──────── AVAILABLE DATA
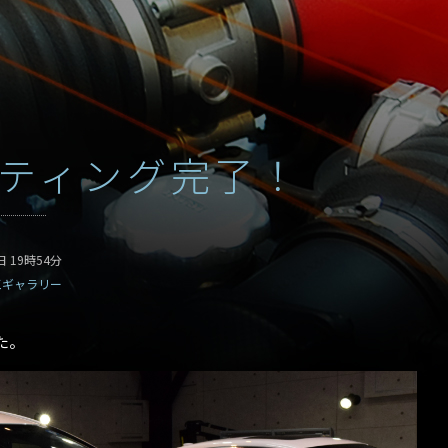
ティング完了！
日 19時54分
工ギャラリー
た。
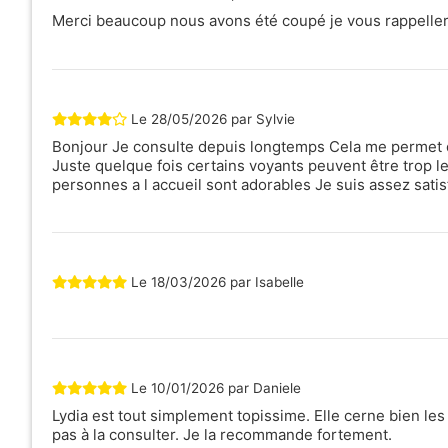
Merci beaucoup nous avons été coupé je vous rappeller
Le
28/05/2026
par
Sylvie
Bonjour Je consulte depuis longtemps Cela me permet 
Juste quelque fois certains voyants peuvent être trop l
personnes a l accueil sont adorables Je suis assez satisf
Le
18/03/2026
par
Isabelle
Le
10/01/2026
par
Daniele
Lydia est tout simplement topissime. Elle cerne bien les
pas à la consulter. Je la recommande fortement.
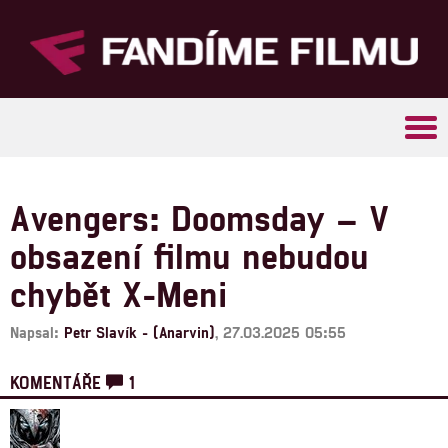
Tog
navi
Avengers: Doomsday – V
obsazení filmu nebudou
chybět X-Meni
Napsal:
Petr Slavík - (Anarvin)
, 27.03.2025 05:55
KOMENTÁŘE
1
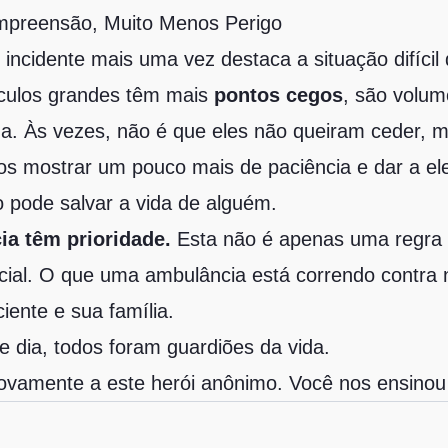
preensão, Muito Menos Perigo
ncidente mais uma vez destaca a situação difícil
ículos grandes têm mais
pontos cegos
, são volu
da. Às vezes, não é que eles não queiram ceder, 
os mostrar um pouco mais de paciência e dar a e
o pode salvar a vida de alguém.
ia têm prioridade.
Esta não é apenas uma regra d
cial. O que uma ambulância está correndo contra
iente e sua família.
 dia, todos foram guardiões da vida.
ovamente a este herói anônimo. Você nos ensinou 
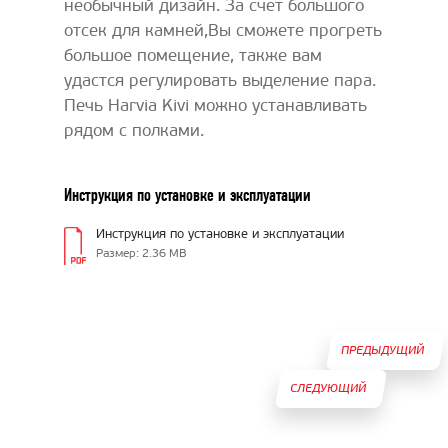
необычный дизайн. За счет большого
отсек для камней,Вы сможете прогреть
большое помещение, также вам
удастся регулировать выделение пара.
Печь Harvia Kivi можно устанавливать
рядом с полками.
Инструкция по установке и эксплуатации
Инструкция по установке и эксплуатации
Размер: 2.36 MB
ПРЕДЫДУЩИЙ
СЛЕДУЮЩИЙ
ТОВАР
ТОВАР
────────────────
Write out the data again word for word, minus any images.

ティング完了！
日 19時54分
工ギャラリー
た。
Merci beaucoup nous avons été coupé je vous rappeller
Le
28/05/2026
par
Sylvie
Bonjour Je consulte depuis longtemps Cela me permet 
Juste quelque fois certains voyants peuvent être trop l
personnes a l accueil sont adorables Je suis assez satisf
Le
18/03/2026
par
Isabelle
Le
10/01/2026
par
Daniele
Lydia est tout simplement topissime. Elle cerne bien les
pas à la consulter. Je la recommande fortement.
Tog
navi
Avengers: Doomsday – V
obsazení filmu nebudou
chybět X-Meni
Napsal:
Petr Slavík - (Anarvin)
, 27.03.2025 05:55
KOMENTÁŘE
1
preensão, Muito Menos Perigo
ncidente mais uma vez destaca a situação difícil
ículos grandes têm mais
pontos cegos
, são volu
da. Às vezes, não é que eles não queiram ceder, 
os mostrar um pouco mais de paciência e dar a e
o pode salvar a vida de alguém.
ia têm prioridade.
Esta não é apenas uma regra d
cial. O que uma ambulância está correndo contra
iente e sua família.
 dia, todos foram guardiões da vida.
ovamente a este herói anônimo. Você nos ensinou 
необычный дизайн. За счет большого
отсек для камней,Вы сможете прогреть
большое помещение, также вам
удастся регулировать выделение пара.
Печь Harvia Kivi можно устанавливать
рядом с полками.
Инструкция по установке и эксплуатации
Инструкция по установке и эксплуатации
Размер: 2.36 MB
ПРЕДЫДУЩИЙ
СЛЕДУЮЩИЙ
ТОВАР
ТОВАР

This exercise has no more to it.